Designed as a reflective, dialogue-based space, the lab moves beyond the format of a traditional conference or technical workshop. It brings together academic, professional, and student contributors to examine the human implications of increasingly complex, technology-mediated environments.
Day 1 features invited contributions from academic staff, researchers, and practitioners. The programme progresses across multiple layers of analysis, including first principles of judgement and cognition, decision-making and performance, internal psychological processes, institutional responsibility, and applied practices of attention and meaning making.

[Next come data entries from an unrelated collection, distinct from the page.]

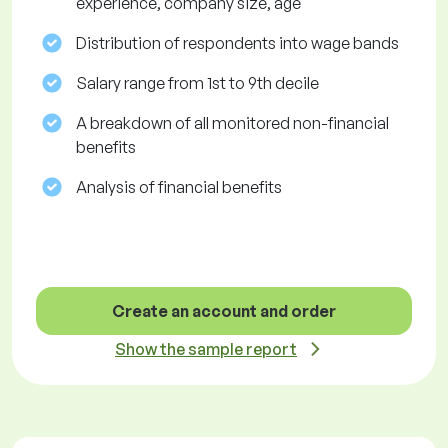
experience, company size, age
Distribution of respondents into wage bands
Salary range from 1st to 9th decile
A breakdown of all monitored non-financial
benefits
Analysis of financial benefits
Create an account and order
Show the sample report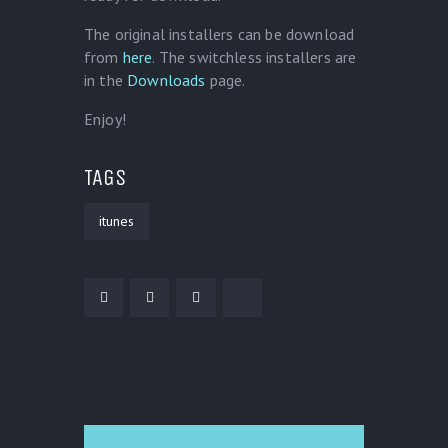
The original installers can be download
from
here
. The switchless installers are
in the
Downloads
page.
Enjoy!
TAGS
itunes
POST NAVIGATION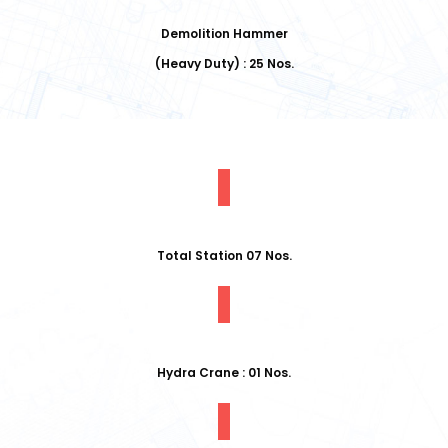
Demolition Hammer
(Heavy Duty) : 25 Nos.
Total Station 07 Nos.
Hydra Crane : 01 Nos.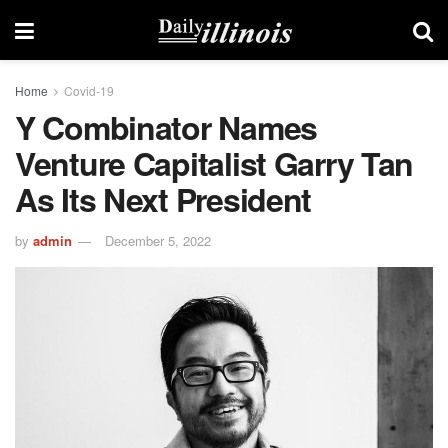
Home
Covid-19
Y Combinator Names
Venture Capitalist Garry Tan
As Its Next President
by
admin
December 5, 2022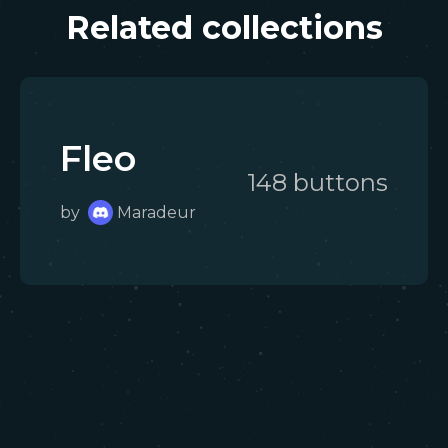
Related collections
Fleo
148
button
s
by
Maradeur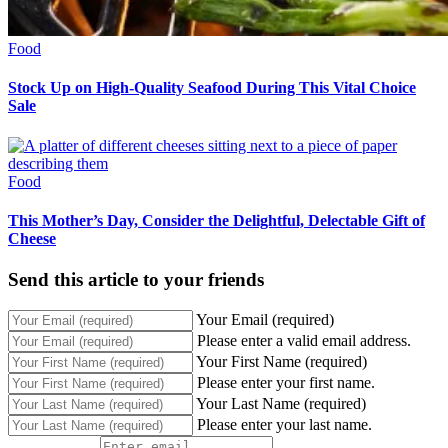
Food
Stock Up on High-Quality Seafood During This Vital Choice
Sale
Food
This Mother’s Day, Consider the Delightful, Delectable Gift of
Cheese
Send this article to your friends
Your Email (required)
Please enter a valid email address.
Your First Name (required)
Please enter your first name.
Your Last Name (required)
Please enter your last name.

Day 2 centres student-led presentations, foregrounding lived experience and extending the conversation into domains such as identity, relationships, access, and broader societal dynamics.
Structured progression
Together, the two days create a structured progression from conceptual exploration to applied reflection, enabling a deeper engagement with what it means to think, decide, and act well in an AI-shaped world.
Sean Abrahams, the strategic founding lead of the centre, will open the Lab with “The Seligman Proof: A First Principle for AI-Mediated Appraisal”, introducing a framework for understanding how human judgement can remain grounded, evidence-consistent, and future-oriented in increasingly complex environments.
“Flourishing occurs when an individual’s appraisal of events moves toward greater alignment with reality.”
“Flourishing occurs when an individual’s appraisal of events moves toward greater alignment with reality, becoming more evidence-consistent, less distorted, and more capable of generating viable future pathways,” Abrahams said.
The UCT Flourish Lab approaches AI not only as a technological development, but as a fundamentally human and cognitive question, one that requires sustained attention to how meaning, judgement, and flourishing are understood and practiced.
The Lab will take place virtually on 1 and 2 April 2026 SAST.